Search code examples
pythondjangooauthspotify

The Spotify API callback url has '#' in it instead of '?' how to access parameters in python django

I am using the Implicit grant authorization (1 of 3) types of authorization provided by Spotify.

The callback url looks something like this
http://localhost:8000/callback/#access_token=BQDRRPQ1Nulwcxx...mFNtnTsVUNlkCg&token_type=Bearer&expires_in=3600&state=NtiLgMVtLPx926Ay

If it was
http://localhost:8000/callback/**?**access_token

Then I am able to obtain the query parameters using request.GET in my view, but since it has #, request.GET returns empty dictionary.

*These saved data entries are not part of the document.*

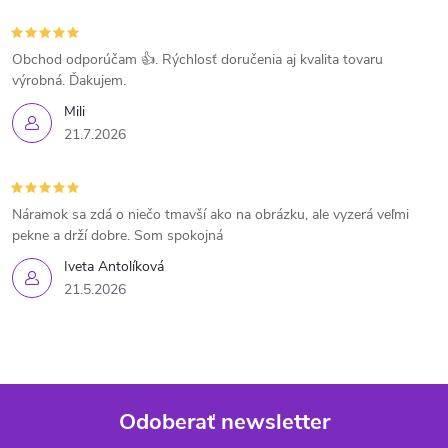
Obchod odporúčam 👍. Rýchlosť doručenia aj kvalita tovaru
výrobná. Ďakujem.
Mili
21.7.2026
Náramok sa zdá o niečo tmavší ako na obrázku, ale vyzerá veľmi
pekne a drží dobre. Som spokojná
Iveta Antolíková
21.5.2026
Odoberať newsletter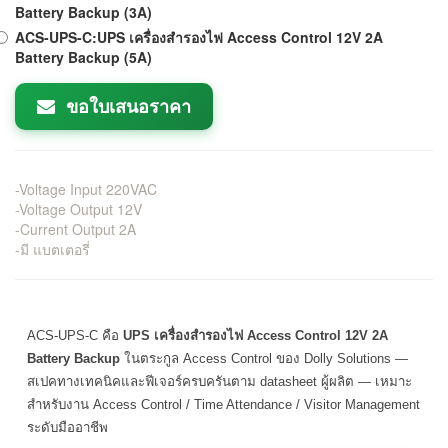
Battery Backup (3A)
ACS-UPS-C:UPS เครื่องสำรองไฟ Access Control 12V 2A
Battery Backup (5A)
ขอใบเสนอราคา
-Voltage Input 220VAC
-Voltage Output 12V
-Current Output 2A
-มี แบตเตอรี่
ACS-UPS-C คือ
UPS เครื่องสำรองไฟ Access Control 12V 2A
Battery Backup
ในตระกูล Access Control ของ Dolly Solutions —
สเปคทางเทคนิคและฟีเจอร์ครบครันตาม datasheet ผู้ผลิต — เหมาะ
สำหรับงาน Access Control / Time Attendance / Visitor Management
ระดับมืออาชีพ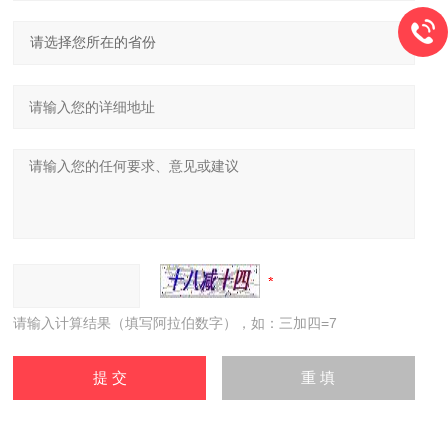
请输入计算结果（填写阿拉伯数字），如：三加四=7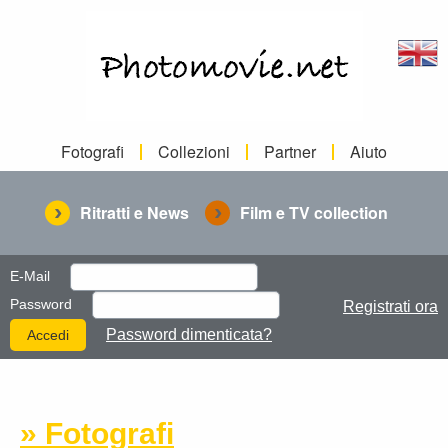
Fotografi
Collezioni
Partner
Aiuto
Ritratti e News
Film e TV collection
E-Mail
Password
Registrati ora
Password dimenticata?
» Fotografi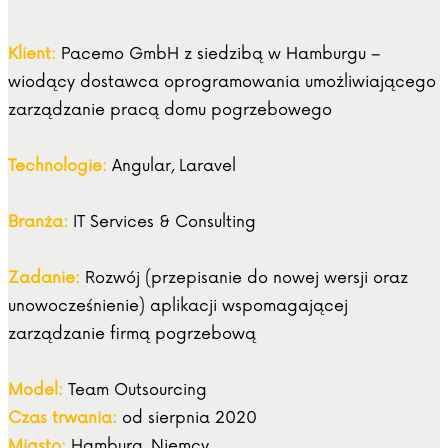
Klient:
Pacemo GmbH z siedzibą w Hamburgu –
wiodący dostawca oprogramowania umożliwiającego
zarządzanie pracą domu pogrzebowego
Technologie:
Angular, Laravel
Branża:
IT Services & Consulting
Zadanie:
Rozwój (przepisanie do nowej wersji oraz
unowocześnienie) aplikacji wspomagającej
zarządzanie firmą pogrzebową
Model:
Team Outsourcing
Czas trwania:
od sierpnia 2020
Miasto:
Hamburg, Niemcy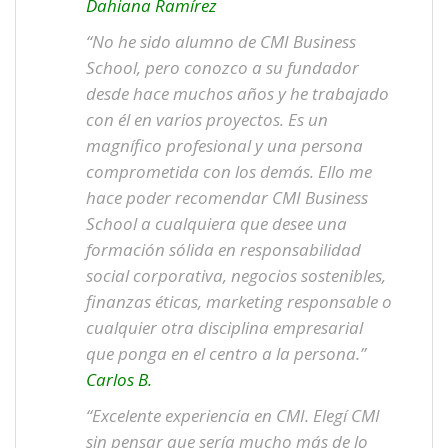
Dahiana Ramírez
“No he sido alumno de CMI Business
School, pero conozco a su fundador
desde hace muchos años y he trabajado
con él en varios proyectos. Es un
magnífico profesional y una persona
comprometida con los demás. Ello me
hace poder recomendar CMI Business
School a cualquiera que desee una
formación sólida en responsabilidad
social corporativa, negocios sostenibles,
finanzas éticas, marketing responsable o
cualquier otra disciplina empresarial
que ponga en el centro a la persona.”
Carlos B.
“Excelente experiencia en CMI. Elegí CMI
sin pensar que sería mucho más de lo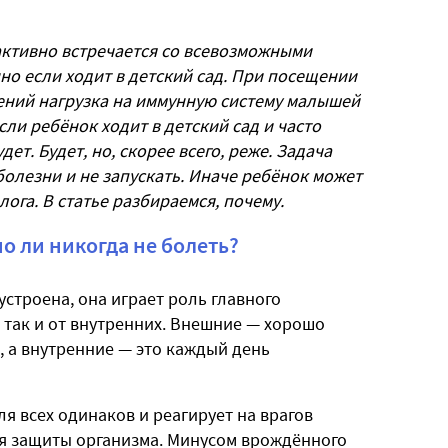
активно встречается со всевозможными
нно если ходит в детский сад. При посещении
ний нагрузка на иммунную систему малышей
сли ребёнок ходит в детский сад и часто
дет. Будет, но, скорее всего, реже. Задача
олезни и не запускать. Иначе ребёнок может
лога. В статье разбираемся, почему.
о ли никогда не болеть?
строена, она играет роль главного
 так и от внутренних. Внешние — хорошо
, а внутренние — это каждый день
 всех одинаков и реагирует на врагов
я защиты организма. Минусом врождённого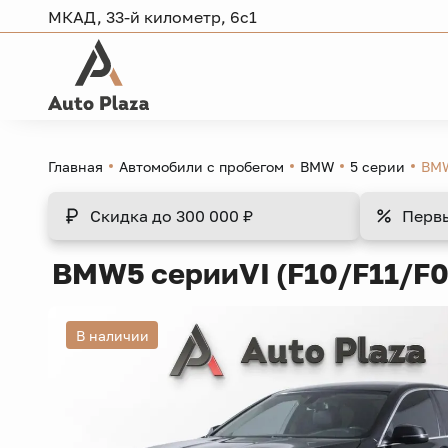
МКАД, 33-й километр, 6с1
Главная
Автомобили с пробегом
BMW
5 серии
BMW
Скидка
до 300 000 ₽
Перв
BMW
5 серии
VI (F10/F11/F0
В наличии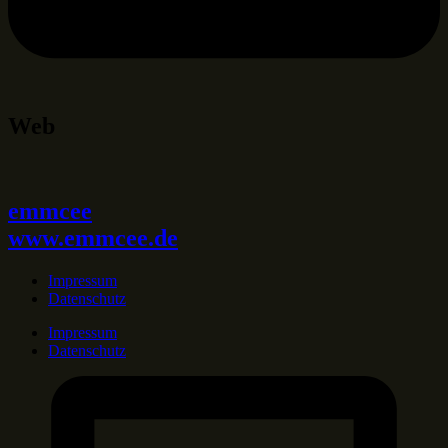
Web
emmcee
www.emmcee.de
Impressum
Datenschutz
Impressum
Datenschutz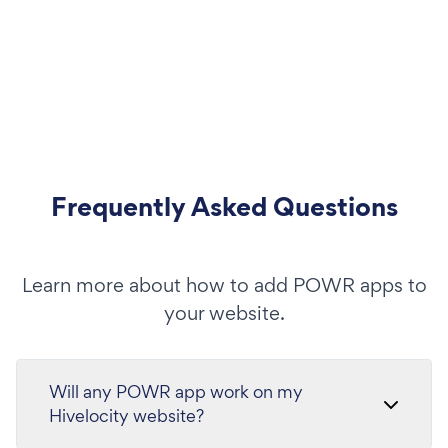
Frequently Asked Questions
Learn more about how to add POWR apps to
your website.
Will any POWR app work on my
Hivelocity website?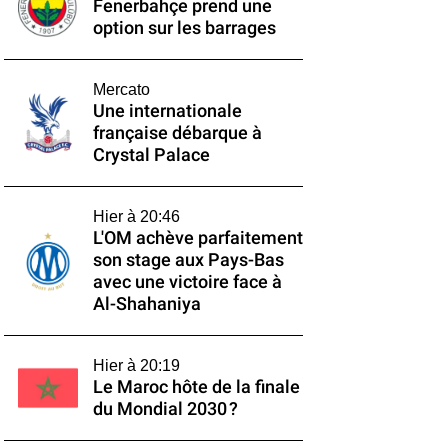
Fenerbahçe prend une
option sur les barrages
Mercato
Une internationale
française débarque à
Crystal Palace
Hier à 20:46
L'OM achève parfaitement
son stage aux Pays-Bas
avec une victoire face à
Al-Shahaniya
Hier à 20:19
Le Maroc hôte de la finale
du Mondial 2030 ?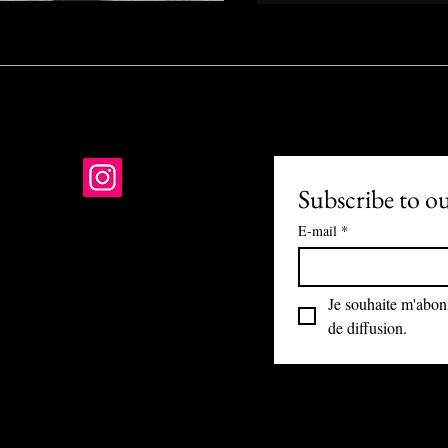
Subscribe to o
E-mail
*
01 PARIS
-R-24-1121
Je souhaite m'abonne
nis@gmail.com
de diffusion.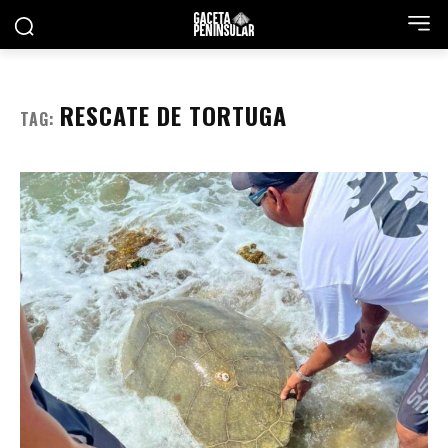
RESCATE DE TORTUGA
TAG: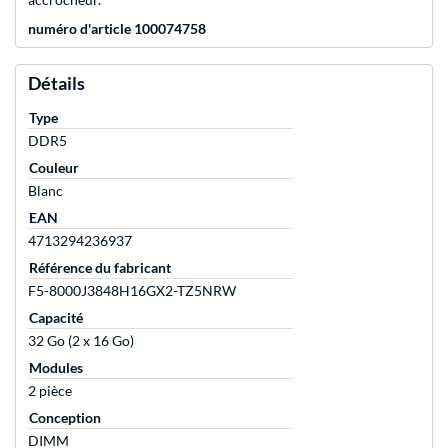
numéro d'article 100074758
Détails
Type
DDR5
Couleur
Blanc
EAN
4713294236937
Référence du fabricant
F5-8000J3848H16GX2-TZ5NRW
Capacité
32 Go (2 x 16 Go)
Modules
2 pièce
Conception
DIMM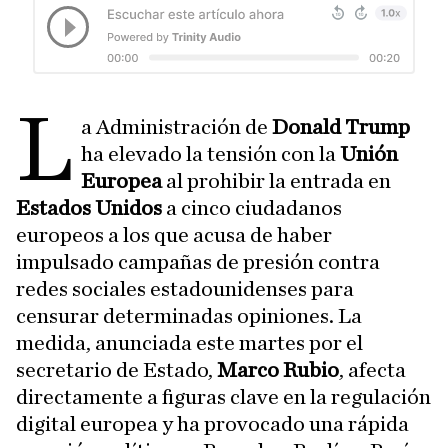
L
a Administración de
Donald Trump
ha elevado la tensión con la
Unión
Europea
al prohibir la entrada en
Estados Unidos
a cinco ciudadanos
europeos a los que acusa de haber
impulsado campañas de presión contra
redes sociales estadounidenses para
censurar determinadas opiniones. La
medida, anunciada este martes por el
secretario de Estado,
Marco Rubio
, afecta
directamente a figuras clave en la regulación
digital europea y ha provocado una rápida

I also tried request.build_absolute_uri(), but it returns just http://localhost:8000/callback/

Here is how my view looks

def callback(request, format=None):
    print(request.GET)
    if "access_token" in request.GET:
        print(request.GET["access_token"])

    return HttpResponse("Callback")

I was expecting request.GET to have the access_token, expires in and the parameters that are in the URI, but I'm getting empty dict.

Solution

  • In the Implicit grant authorization flow used by Spotify, the access token and other parameters are typically included in the fragment identifier (after the '#') of the callback URL. However, the fragment identifier is not sent to the server by the browser, so you won't be able to retrieve those parameters using request.GET in your Django view.

    Instead, you can access the fragment identifier and its parameters using JavaScript on the client-side. Here's an example of how you can retrieve the access token using JavaScript and then send it to your server:

    const fragmentString = window.location.hash.substring(1); // Get the fragment identifier without the '#'
const params = new URLSearchParams(fragmentString); // Parse the parameters
const accessToken = params.get('access_token'); // Retrieve the access_token parameter

// Send the access token to your server using an AJAX request
const url = 'http://your-server-endpoint';
const data = { access_token: accessToken };

fetch(url, {
  method: 'POST',
  headers: { 'Content-Type': 'application/json' },
  body: JSON.stringify(data)
})
  .then(response => {
    // Handle the server's response
  })
  .catch(error => {
    // Handle errors
  });

    On your server-side, you can define a separate endpoint to handle the access token sent by the JavaScript code:

    # Django view to handle the access token
from django.http import JsonResponse

def handle_token(request):
    access_token = request.POST.get('access_token')
    # Process the access_token as needed
    return JsonResponse({'message': 'Access token received'})

    Make sure to set up the appropriate URL routing in your Django application to handle the callback and the token handling endpoints.

    By using JavaScript to retrieve the access token from the fragment identifier and sending it to your server, you can work around the limitation of the fragment identifier not being included in the server's request parameters.